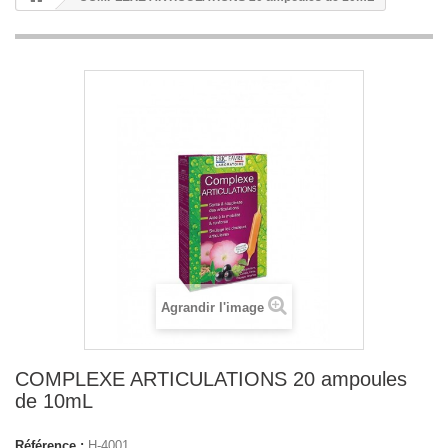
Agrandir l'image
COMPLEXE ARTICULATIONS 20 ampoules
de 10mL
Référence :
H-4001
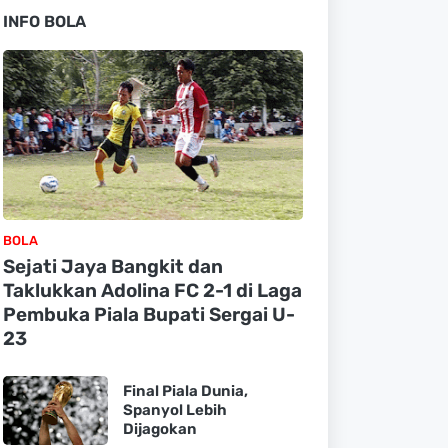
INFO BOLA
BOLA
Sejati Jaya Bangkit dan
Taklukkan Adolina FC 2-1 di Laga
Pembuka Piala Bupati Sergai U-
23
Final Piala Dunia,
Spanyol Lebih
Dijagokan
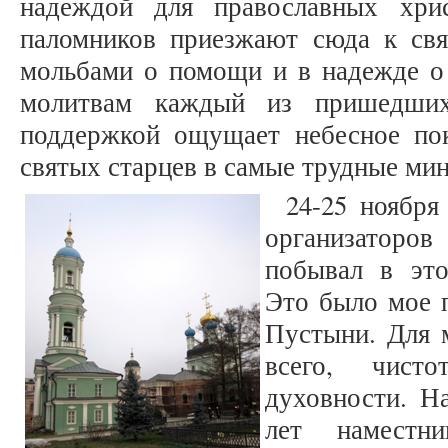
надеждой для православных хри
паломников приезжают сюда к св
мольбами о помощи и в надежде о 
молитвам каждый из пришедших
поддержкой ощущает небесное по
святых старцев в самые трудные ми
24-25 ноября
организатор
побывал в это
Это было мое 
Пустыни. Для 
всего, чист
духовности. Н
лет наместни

┄┄┄┄┄┄

* **Try it**: Find, please, how many lines in the data include the word "Piala", and put down that number only.

* **Answer box**: 2